After years of advocating by the National Ready Mixed Concrete Association (NRMCA) and other key stakeholder groups, the U.S. Green Building Council has adopted LEED pilot credits that provide incentives for design teams to plan, design and build for resilience. NRMCA had proposed a pilot credit in September 2013 and was connected with another group headed by Alex Wilson of the Resilient Design Institute, a longtime resiliency advocate who had submitted a pilot credit with similar goals. Through collaboration, Wilson’s group adopted some of the key parts in the NRMCA proposal, specifically dealing with hazard identification and design criteria in the FORTIFIED for Safer Business program.
The three new pilot credits that reward design teams for adopting resiliency strategies are:
- Assessment and Planning for Resilience: In this credit, the design team must complete in pre-design a Hazard Assessment prerequisite to identify critical hazards, plus at least one of two options of either Climate Resilience Planning or Emergency Preparedness Planning (1 Point). Click here for details.
- Design for Enhanced Resilience: In this credit, the design team must design its project to specific design standards (including FORTIFIED for Safer Business) for the top three hazards identified in the Assessment and Planning for Resilience credit (1 Point). Click here for more details.
- Passive Survivability and Functionality during Emergencies: In this credit, the design team must meet any two of the three options that include thermal resilience (livable conditions in a building after a disaster), back-up power or access to potable water (1 point). Click here for more details.
Although these credits only count for a single point each in LEED, this is typical for pilot credits. Once a pilot credit is implemented and vetted on actual LEED projects, it is often implemented as a permanent credit and points are then assigned based on its overall impact regarding green building objectives which means points assigned to each credit could be increased.
NRMCA and its industry allies have been promoting changes to legislation, building codes and rating systems to incorporated resiliency design strategies for years.
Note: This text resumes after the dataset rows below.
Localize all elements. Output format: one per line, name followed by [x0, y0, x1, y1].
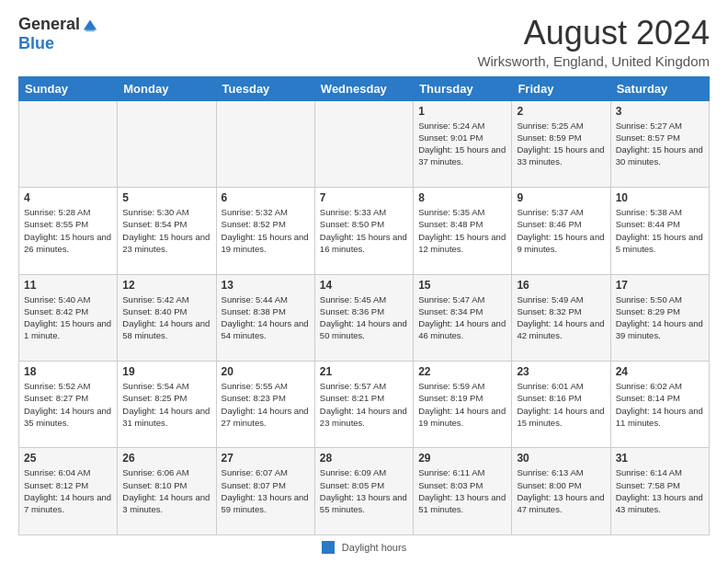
calendar-cell-0-5: 2Sunrise: 5:25 AMSunset: 8:59 PMDaylight…	[512, 100, 610, 187]
day-info-1-2: Sunrise: 5:32 AMSunset: 8:52 PMDaylight:…	[222, 206, 310, 255]
day-number-3-5: 23	[517, 365, 605, 378]
logo-general: General	[18, 15, 80, 34]
day-number-4-1: 26	[122, 452, 210, 465]
day-info-4-3: Sunrise: 6:09 AMSunset: 8:05 PMDaylight:…	[320, 466, 408, 515]
footer: Daylight hours	[18, 541, 710, 554]
calendar-cell-2-3: 14Sunrise: 5:45 AMSunset: 8:36 PMDayligh…	[314, 274, 413, 361]
legend-label: Daylight hours	[342, 542, 406, 553]
col-thursday: Thursday	[414, 76, 512, 100]
day-info-3-4: Sunrise: 5:59 AMSunset: 8:19 PMDaylight:…	[418, 380, 506, 429]
day-number-4-6: 31	[616, 452, 704, 465]
calendar-cell-2-2: 13Sunrise: 5:44 AMSunset: 8:38 PMDayligh…	[216, 274, 314, 361]
week-row-4: 25Sunrise: 6:04 AMSunset: 8:12 PMDayligh…	[19, 448, 710, 535]
day-number-1-6: 10	[616, 191, 704, 204]
title-section: August 2024 Wirksworth, England, United …	[477, 15, 710, 69]
page: General Blue August 2024 Wirksworth, Eng…	[0, 0, 728, 563]
logo-blue: Blue	[18, 34, 54, 53]
day-number-2-1: 12	[122, 279, 210, 292]
calendar-cell-2-1: 12Sunrise: 5:42 AMSunset: 8:40 PMDayligh…	[118, 274, 216, 361]
calendar-cell-4-0: 25Sunrise: 6:04 AMSunset: 8:12 PMDayligh…	[19, 448, 118, 535]
day-info-1-5: Sunrise: 5:37 AMSunset: 8:46 PMDaylight:…	[517, 206, 605, 255]
day-info-0-6: Sunrise: 5:27 AMSunset: 8:57 PMDaylight:…	[616, 120, 704, 168]
day-info-4-1: Sunrise: 6:06 AMSunset: 8:10 PMDaylight:…	[122, 466, 210, 515]
day-info-4-6: Sunrise: 6:14 AMSunset: 7:58 PMDaylight:…	[616, 466, 704, 515]
day-info-1-3: Sunrise: 5:33 AMSunset: 8:50 PMDaylight:…	[320, 206, 408, 255]
calendar-cell-4-2: 27Sunrise: 6:07 AMSunset: 8:07 PMDayligh…	[216, 448, 314, 535]
week-row-0: 1Sunrise: 5:24 AMSunset: 9:01 PMDaylight…	[19, 100, 710, 187]
calendar-cell-0-2	[216, 100, 314, 187]
day-info-2-3: Sunrise: 5:45 AMSunset: 8:36 PMDaylight:…	[320, 293, 408, 342]
day-number-0-4: 1	[418, 105, 506, 118]
calendar-cell-0-6: 3Sunrise: 5:27 AMSunset: 8:57 PMDaylight…	[610, 100, 709, 187]
location: Wirksworth, England, United Kingdom	[477, 53, 710, 69]
calendar-cell-3-3: 21Sunrise: 5:57 AMSunset: 8:21 PMDayligh…	[314, 362, 413, 448]
calendar-table: Sunday Monday Tuesday Wednesday Thursday…	[18, 76, 710, 535]
day-number-1-4: 8	[418, 191, 506, 204]
day-info-4-2: Sunrise: 6:07 AMSunset: 8:07 PMDaylight:…	[222, 466, 310, 515]
day-number-3-6: 24	[616, 365, 704, 378]
col-wednesday: Wednesday	[314, 76, 413, 100]
day-number-0-5: 2	[517, 105, 605, 118]
day-info-3-3: Sunrise: 5:57 AMSunset: 8:21 PMDaylight:…	[320, 380, 408, 429]
week-row-3: 18Sunrise: 5:52 AMSunset: 8:27 PMDayligh…	[19, 362, 710, 448]
day-info-2-1: Sunrise: 5:42 AMSunset: 8:40 PMDaylight:…	[122, 293, 210, 342]
calendar-cell-4-5: 30Sunrise: 6:13 AMSunset: 8:00 PMDayligh…	[512, 448, 610, 535]
month-title: August 2024	[477, 15, 710, 52]
logo: General Blue	[18, 15, 98, 53]
calendar-cell-1-2: 6Sunrise: 5:32 AMSunset: 8:52 PMDaylight…	[216, 188, 314, 274]
calendar-cell-1-4: 8Sunrise: 5:35 AMSunset: 8:48 PMDaylight…	[414, 188, 512, 274]
day-info-2-6: Sunrise: 5:50 AMSunset: 8:29 PMDaylight:…	[616, 293, 704, 342]
calendar-cell-4-1: 26Sunrise: 6:06 AMSunset: 8:10 PMDayligh…	[118, 448, 216, 535]
calendar-cell-1-0: 4Sunrise: 5:28 AMSunset: 8:55 PMDaylight…	[19, 188, 118, 274]
day-number-4-0: 25	[24, 452, 112, 465]
day-number-2-6: 17	[616, 279, 704, 292]
calendar-cell-4-3: 28Sunrise: 6:09 AMSunset: 8:05 PMDayligh…	[314, 448, 413, 535]
day-number-2-4: 15	[418, 279, 506, 292]
week-row-2: 11Sunrise: 5:40 AMSunset: 8:42 PMDayligh…	[19, 274, 710, 361]
day-number-1-1: 5	[122, 191, 210, 204]
logo-icon	[82, 17, 98, 33]
calendar-cell-3-6: 24Sunrise: 6:02 AMSunset: 8:14 PMDayligh…	[610, 362, 709, 448]
calendar-cell-1-3: 7Sunrise: 5:33 AMSunset: 8:50 PMDaylight…	[314, 188, 413, 274]
calendar-cell-2-6: 17Sunrise: 5:50 AMSunset: 8:29 PMDayligh…	[610, 274, 709, 361]
week-row-1: 4Sunrise: 5:28 AMSunset: 8:55 PMDaylight…	[19, 188, 710, 274]
calendar-cell-3-1: 19Sunrise: 5:54 AMSunset: 8:25 PMDayligh…	[118, 362, 216, 448]
day-number-4-4: 29	[418, 452, 506, 465]
calendar-cell-3-4: 22Sunrise: 5:59 AMSunset: 8:19 PMDayligh…	[414, 362, 512, 448]
header-row: Sunday Monday Tuesday Wednesday Thursday…	[19, 76, 710, 100]
day-number-4-5: 30	[517, 452, 605, 465]
day-info-4-4: Sunrise: 6:11 AMSunset: 8:03 PMDaylight:…	[418, 466, 506, 515]
day-info-1-0: Sunrise: 5:28 AMSunset: 8:55 PMDaylight:…	[24, 206, 112, 255]
day-info-3-5: Sunrise: 6:01 AMSunset: 8:16 PMDaylight:…	[517, 380, 605, 429]
day-info-3-2: Sunrise: 5:55 AMSunset: 8:23 PMDaylight:…	[222, 380, 310, 429]
day-number-3-0: 18	[24, 365, 112, 378]
day-number-4-2: 27	[222, 452, 310, 465]
day-number-3-2: 20	[222, 365, 310, 378]
col-sunday: Sunday	[19, 76, 118, 100]
calendar-cell-2-0: 11Sunrise: 5:40 AMSunset: 8:42 PMDayligh…	[19, 274, 118, 361]
day-number-1-2: 6	[222, 191, 310, 204]
calendar-cell-1-5: 9Sunrise: 5:37 AMSunset: 8:46 PMDaylight…	[512, 188, 610, 274]
day-info-2-0: Sunrise: 5:40 AMSunset: 8:42 PMDaylight:…	[24, 293, 112, 342]
col-monday: Monday	[118, 76, 216, 100]
day-info-2-5: Sunrise: 5:49 AMSunset: 8:32 PMDaylight:…	[517, 293, 605, 342]
calendar-cell-3-2: 20Sunrise: 5:55 AMSunset: 8:23 PMDayligh…	[216, 362, 314, 448]
day-number-4-3: 28	[320, 452, 408, 465]
header: General Blue August 2024 Wirksworth, Eng…	[18, 15, 710, 69]
calendar-cell-3-0: 18Sunrise: 5:52 AMSunset: 8:27 PMDayligh…	[19, 362, 118, 448]
calendar-cell-1-6: 10Sunrise: 5:38 AMSunset: 8:44 PMDayligh…	[610, 188, 709, 274]
day-info-2-4: Sunrise: 5:47 AMSunset: 8:34 PMDaylight:…	[418, 293, 506, 342]
day-info-1-6: Sunrise: 5:38 AMSunset: 8:44 PMDaylight:…	[616, 206, 704, 255]
day-number-1-3: 7	[320, 191, 408, 204]
day-info-0-5: Sunrise: 5:25 AMSunset: 8:59 PMDaylight:…	[517, 120, 605, 168]
day-number-3-3: 21	[320, 365, 408, 378]
col-tuesday: Tuesday	[216, 76, 314, 100]
calendar-cell-3-5: 23Sunrise: 6:01 AMSunset: 8:16 PMDayligh…	[512, 362, 610, 448]
calendar-cell-0-3	[314, 100, 413, 187]
legend-box	[322, 541, 335, 554]
calendar-cell-0-4: 1Sunrise: 5:24 AMSunset: 9:01 PMDaylight…	[414, 100, 512, 187]
calendar-cell-4-4: 29Sunrise: 6:11 AMSunset: 8:03 PMDayligh…	[414, 448, 512, 535]
day-info-3-6: Sunrise: 6:02 AMSunset: 8:14 PMDaylight:…	[616, 380, 704, 429]
day-number-1-0: 4	[24, 191, 112, 204]
day-info-4-0: Sunrise: 6:04 AMSunset: 8:12 PMDaylight:…	[24, 466, 112, 515]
One of the key pieces of legislation that supports resilient construction is the Disaster Savings and Resilient Construction Act that provides up to $3,000 tax credit for homeowners and up to $25,000 to building owners who design to the FORTIFIED standards of the Insurance Institute for Business and Home Safety. If passed, the legislation would support LEED projects that implement the new resilience pilot credits.
Concrete construction has long been recognized for its ability to resist natural and man-made disasters, including hurricanes and tornadoes, fire, floods and earthquakes. The new LEED credits, combined with tax incentives could provide building owners with significant motivation to build to a higher standard, thus reducing the typical human and financial losses experienced in disaster events.